Mathematik und Wissenschaft: GPT-5.2. Perfekte Punktzahl bei AIME 2025. Für Agenten, die rechnen, Daten analysieren oder wissenschaftlich argumentieren, hat GPT-5.2 einen messbaren Vorsprung.
Multimodale Aufgaben (Video, Audio, riesige Dokumente): Gemini 3.1 Pro. Natives 1M-Kontextfenster (keine Beta), dazu native Video- und Audio-Verarbeitung. 77,1% auf ARC-AGI-2 zeigen starke Generalisierungsfähigkeit.
Hohes Volumen, knappes Budget: DeepSeek V4 kostet 20- bis 50-mal weniger als die Konkurrenz. Der Haken: die V4-Benchmarks sind geleakt, nicht offiziell bestätigt. Wer mit dieser Unsicherheit leben kann und Kosten drücken muss, sollte es testen. Für geschäftskritische Agenten eher nicht die erste Wahl.
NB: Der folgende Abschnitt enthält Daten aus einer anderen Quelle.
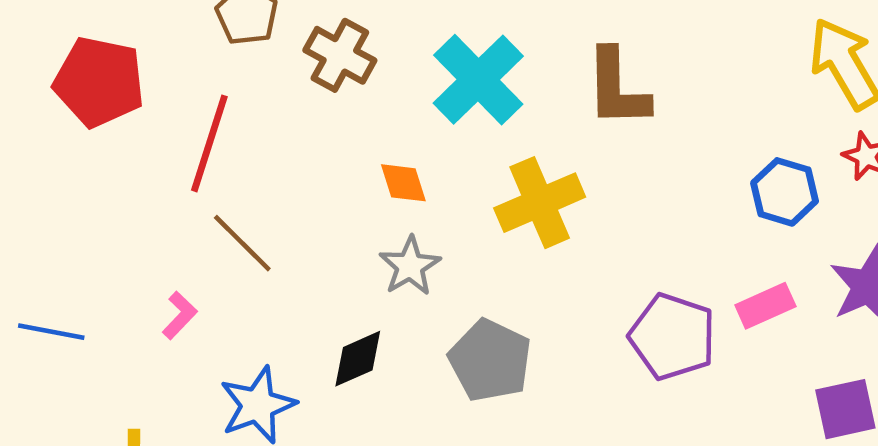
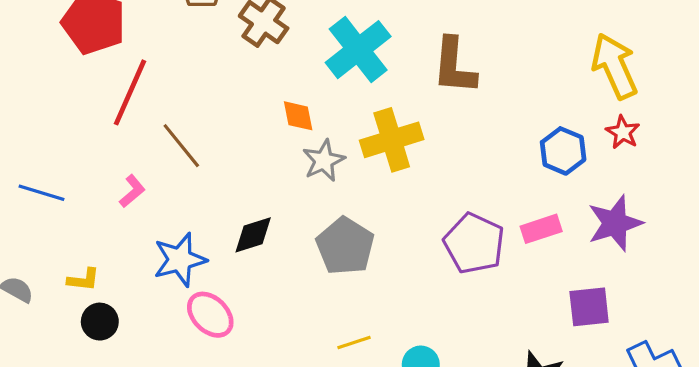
red line: (209, 143) -> (130, 92), moved
gray star: (410, 266) -> (324, 161), moved

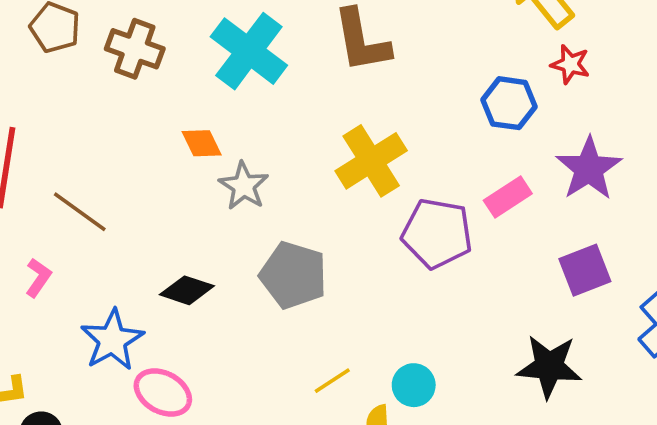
yellow cross: (392, 140) -> (371, 161), moved
black diamond: (253, 235) -> (187, 290), turned 51

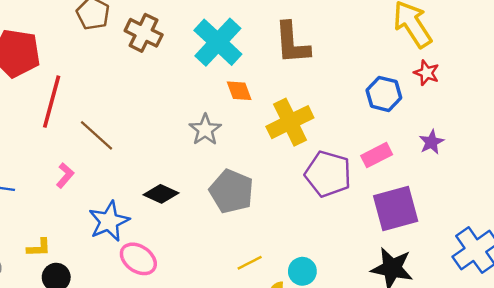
orange diamond: (202, 143) -> (239, 91), moved
purple star: (589, 169) -> (431, 142), size x0.6
purple square: (585, 270) -> (396, 209), moved, size x1.4

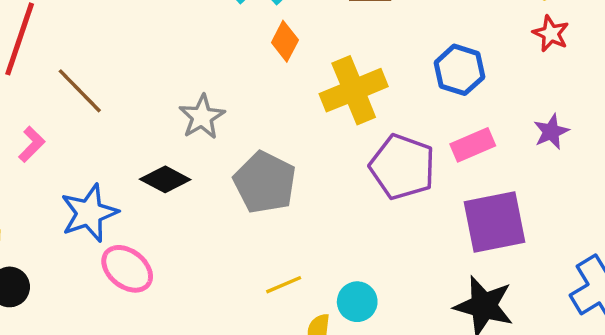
orange diamond: (239, 91) -> (285, 41), turned 44
blue hexagon: (384, 94) -> (459, 70), moved
gray star: (205, 130) -> (202, 117), moved

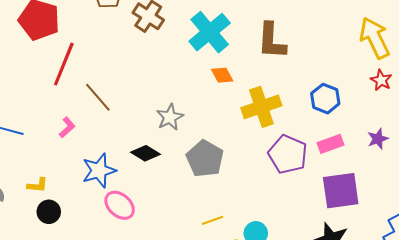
orange diamond: (285, 41) -> (222, 75), turned -60

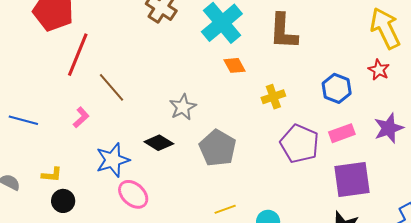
red star: (381, 80) -> (379, 70), moved
yellow cross: (261, 107) -> (273, 97), size x0.6
purple star: (378, 139) -> (389, 128), size x1.4

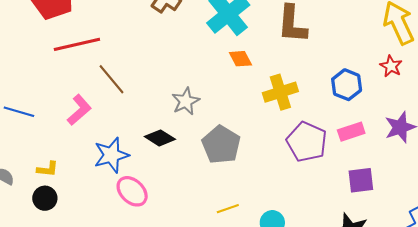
red line: (78, 55) -> (77, 44), turned 54
yellow cross: (273, 97) -> (280, 92), size x1.4
pink L-shape: (81, 117) -> (79, 110), size x1.4
purple square: (352, 180) -> (361, 180), size x0.7
black circle: (63, 201) -> (45, 198), moved

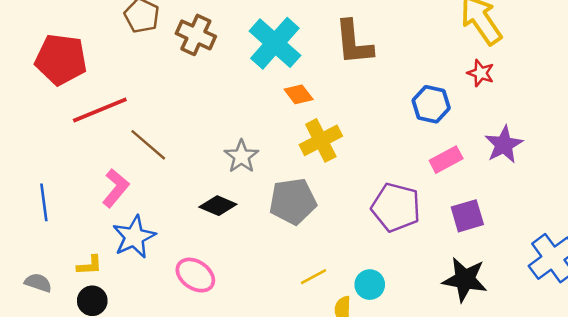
yellow cross: (280, 92) -> (321, 140), moved
blue line: (19, 112) -> (44, 202), turned 76
purple pentagon: (307, 142) -> (396, 207), moved
gray pentagon: (221, 145) -> (293, 201), turned -30
blue star: (111, 155) -> (134, 237), moved

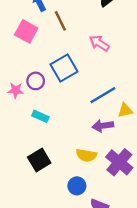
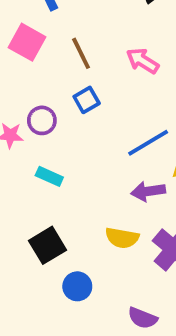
brown line: (60, 21) -> (81, 53), moved
blue square: (64, 68) -> (87, 100), size x0.6
blue circle: (77, 186) -> (77, 286), moved

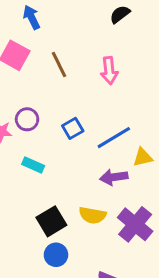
pink arrow: (143, 61) -> (109, 71), turned -128
blue square: (87, 100) -> (73, 128), moved
black square: (47, 245) -> (51, 221), moved

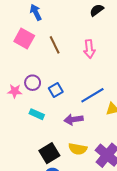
blue square: (73, 128) -> (56, 90), moved
purple arrow: (114, 177) -> (74, 119), moved

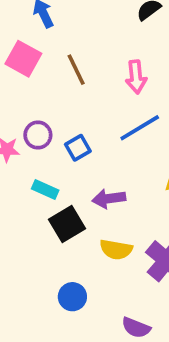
blue line: (92, 95) -> (140, 128), moved
black square: (49, 153) -> (67, 224), moved

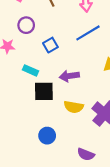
purple circle: (38, 135) -> (26, 25), moved
black square: (67, 224) -> (44, 91), turned 30

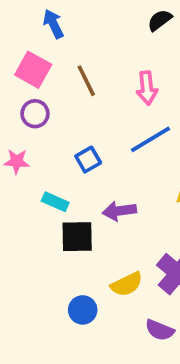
purple circle: (26, 25) -> (35, 114), moved
yellow semicircle: (74, 107) -> (127, 284), moved, turned -36
purple semicircle: (86, 154) -> (160, 330), moved

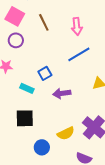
blue square: (88, 160) -> (45, 73), moved
black square: (77, 237) -> (25, 118), moved

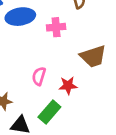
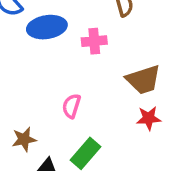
red star: (68, 85) -> (149, 118), moved

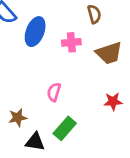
blue ellipse: (47, 27) -> (35, 32), turned -60
brown trapezoid: (143, 80) -> (109, 53), moved

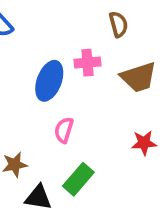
blue ellipse: (35, 32) -> (49, 81), moved

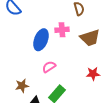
pink semicircle: (64, 130) -> (49, 67), turned 40

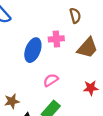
brown trapezoid: (90, 38) -> (87, 48), turned -30
pink semicircle: (49, 67) -> (51, 80), moved

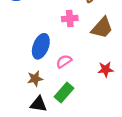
blue ellipse: (33, 50) -> (41, 46), moved
brown star: (12, 101) -> (35, 79), moved

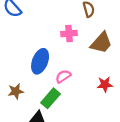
brown star: (35, 79) -> (16, 91), moved
green rectangle: (64, 93) -> (50, 98), moved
Allzweck-Agent (die meisten Nutzer): Claude Sonnet 4.6 bietet die beste Balance aus Reasoning, Tool Calling und Kontextgröße. Nicht das günstigste Modell, aber das Preis-Leistungs-Verhältnis stimmt für typische Agent-Workflows.
Bei Coding-Benchmarks? Praktisch Gleichstand. GPT-5.2 mit 80%, Claude mit 79,6%, Gemini mit 76,8% auf SWE-bench. Daran allein sollte man die Entscheidung nicht festmachen.
Warum Modellagnostik so wichtig ist
Ich glaube, viele unterschätzen einen Punkt: Das beste Modell von heute ist in vier Monaten wahrscheinlich nicht mehr das beste.
Genau deshalb ist ClawHosters modellagnostisch aufgebaut. Dein Agent läuft auf unserer Infrastruktur, und der Wechsel von Claude zu GPT zu Gemini ist eine Einstellung im Dashboard. Kein Rebuild. Kein Redeployment. Eine Config-Änderung.
Das ist relevant, weil sich an einen einzigen Anbieter zu binden eine Wette ist. Und in einem Markt, in dem sich die Rangliste alle paar Monate verschiebt, ist das eine Wette, die du nicht eingehen musst. In unserer Dokumentation siehst du, wie schnell der Wechsel tatsächlich geht.
Die ehrliche Antwort
Es gibt nicht das eine beste KI-Modell für KI-Agenten. Es gibt nur das beste Modell für die spezifische Aufgabe DEINES Agenten. Wenn ich mich heute für ein Allround-Modell entscheiden müsste, würde ich Claude Sonnet 4.6 nehmen. Aber ich würde das System so bauen, dass ich morgen wechseln kann.
Das ist der eigentliche Ratschlag. Binde dich nicht an ein Modell. Teste alle.